インターネット販売は2026年3月期に79,004百万円(前期比114.2%)と売上高構成比18.1%に達し、リアル店舗との相互補完関係を構築している。1974年に通信販売を開始した先行者優位を活かし、商品アイテム数の充実と商品部との連携強化による丁寧な店舗作りを継続している。
修理・工事収入は2026年3月期に20,515百万円(前期比107.3%)と安定成長を続ける。ジョーシンサービス株式会社による配送・設置・修理、ジョーシンテック株式会社による長期修理保証・保険代理業務が商品販売に付随する継続的収益源を形成し、景気変動の影響を受けにくい収益基盤を補完している。
エンヴァリスの着眼点
業績トレンド
売上高は2022年3月期409,508百万円をピークに漸減が続いたが、2026年3月期は436,650百万円(前期比+8.3%)と過去5期で最高水準に回復した。外部要因として、猛暑によるエアコン需要(46,523百万円、+10.9%)、携帯電話の買い替えサイクル(55,904百万円、+13.8%)、テレビゲーム新商品発売(69,066百万円、+22.5%)が追い風となった。
営業利益は5,422百万円(前期比+47.0%)と回復したが、2022年3月期の8,884百万円には依然届かない。親会社株主に帰属する当期純利益は3,280百万円(前期比△3.7%)と、投資有価証券売却益の縮小(前期3,007百万円→当期1,629百万円)が響いた。

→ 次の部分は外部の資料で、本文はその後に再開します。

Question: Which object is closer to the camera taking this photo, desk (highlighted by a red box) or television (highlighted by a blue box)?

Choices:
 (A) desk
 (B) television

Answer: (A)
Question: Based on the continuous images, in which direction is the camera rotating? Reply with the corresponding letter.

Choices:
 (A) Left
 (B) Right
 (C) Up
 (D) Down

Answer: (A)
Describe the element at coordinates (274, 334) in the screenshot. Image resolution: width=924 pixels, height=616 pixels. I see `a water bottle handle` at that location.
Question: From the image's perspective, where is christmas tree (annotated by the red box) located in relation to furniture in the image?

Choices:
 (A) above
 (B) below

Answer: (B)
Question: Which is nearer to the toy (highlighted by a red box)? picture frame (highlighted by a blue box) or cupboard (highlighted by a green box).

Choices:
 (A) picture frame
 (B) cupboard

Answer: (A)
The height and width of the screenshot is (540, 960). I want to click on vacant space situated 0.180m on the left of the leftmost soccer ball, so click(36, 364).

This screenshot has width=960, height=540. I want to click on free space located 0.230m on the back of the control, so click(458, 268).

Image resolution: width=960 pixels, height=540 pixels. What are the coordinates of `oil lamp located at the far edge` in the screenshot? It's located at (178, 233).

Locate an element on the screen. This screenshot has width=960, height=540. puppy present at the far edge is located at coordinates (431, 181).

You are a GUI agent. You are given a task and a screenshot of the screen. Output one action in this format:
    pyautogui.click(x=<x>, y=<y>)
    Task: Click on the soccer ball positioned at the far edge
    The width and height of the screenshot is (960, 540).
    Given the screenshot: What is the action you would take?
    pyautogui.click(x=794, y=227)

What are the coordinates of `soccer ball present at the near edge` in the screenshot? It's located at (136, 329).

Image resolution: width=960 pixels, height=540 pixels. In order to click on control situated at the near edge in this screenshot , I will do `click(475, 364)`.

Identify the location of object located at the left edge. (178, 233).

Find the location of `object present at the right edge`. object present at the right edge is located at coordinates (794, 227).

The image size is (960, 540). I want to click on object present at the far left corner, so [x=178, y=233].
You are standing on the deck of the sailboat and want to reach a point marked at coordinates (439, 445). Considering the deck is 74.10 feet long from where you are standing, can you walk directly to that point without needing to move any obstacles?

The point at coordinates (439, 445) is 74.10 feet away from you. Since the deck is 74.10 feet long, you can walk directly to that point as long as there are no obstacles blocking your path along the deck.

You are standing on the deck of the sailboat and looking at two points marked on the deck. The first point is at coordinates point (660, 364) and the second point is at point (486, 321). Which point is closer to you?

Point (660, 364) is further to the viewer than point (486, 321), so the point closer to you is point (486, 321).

2027年3月期は売上高438,000百万円、営業利益6,000百万円を予想し、緩やかな改善継続を見込む。
成長戦略
新中期計画『JT-2028経営計画』でPB参入・マーケティング再構築・店舗収益力強化を推進
スクラップアンドビルド方針のもと投資効率の高い出店を継続。2026年3月期は4店舗出店・2店舗撤収で217店舗体制。新中期計画『JT-2028経営計画』の重点戦略として位置づけ、店舗当たり収益性の向上を目指す。
新中期経営計画において新たに掲げた重点戦略。自社ブランド商品の開発・販売により粗利率の改善と競合との差別化を図る。現状は計画策定段階であり、具体的な商品展開は今後の開示を待つ必要がある。

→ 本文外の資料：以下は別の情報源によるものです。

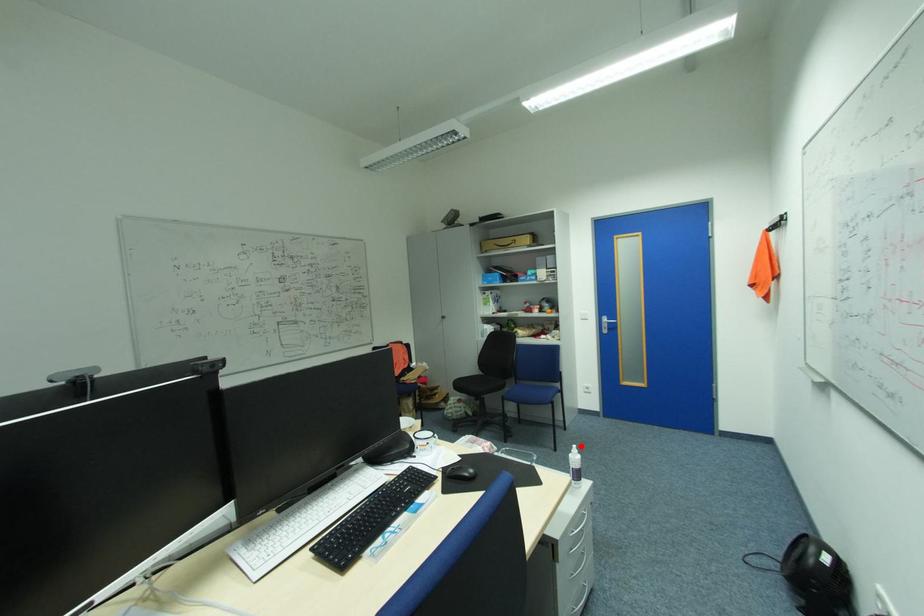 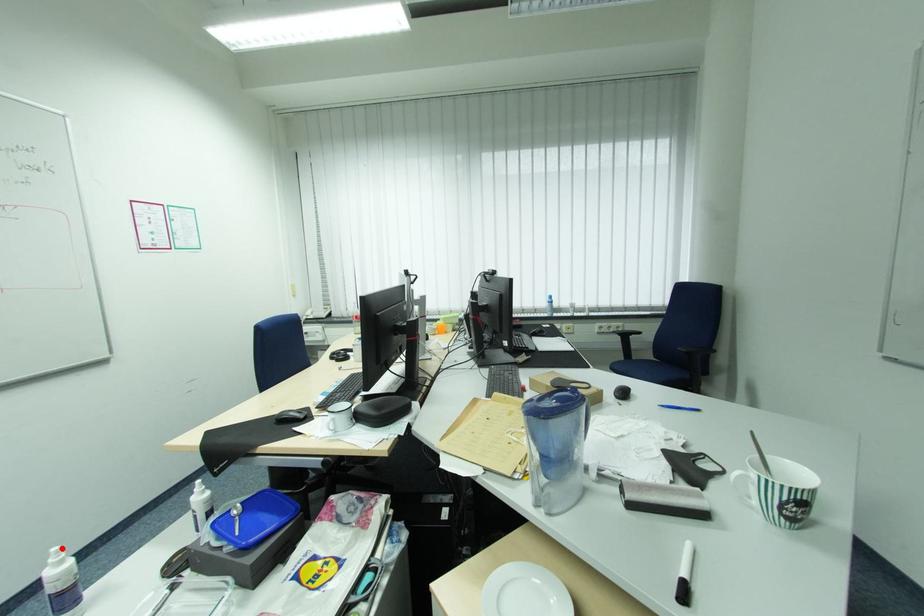 I am providing you with two images of the same scene from different viewpoints. A red point is marked on the first image and another point is marked on the second image. Is the red point in image1 aligned with the point shown in image2?

Yes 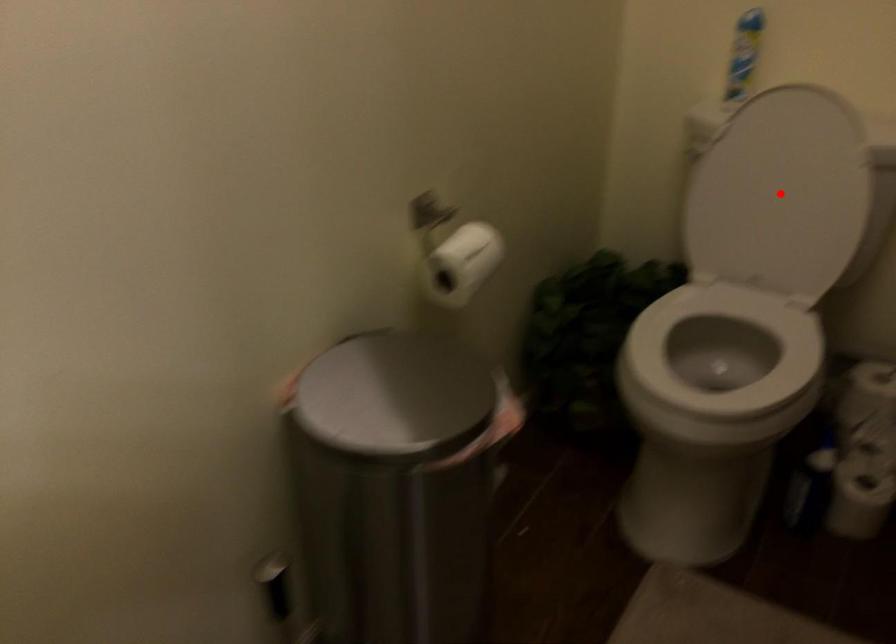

顧客生涯価値の創出を目的に、デジタルマーケティングや顧客データ活用を強化する方針。インターネット販売の構成比は2026年3月期に18.1%(79,004百万円)まで拡大しており、EC基盤を活用した顧客接点の高度化を推進する。
EC売上は2024年3月期64,618百万円から2026年3月期79,004百万円へ拡大し、構成比は16.0%から18.1%へ上昇。店頭販売との相乗効果を高めながら、オムニチャネル戦略を深化させる。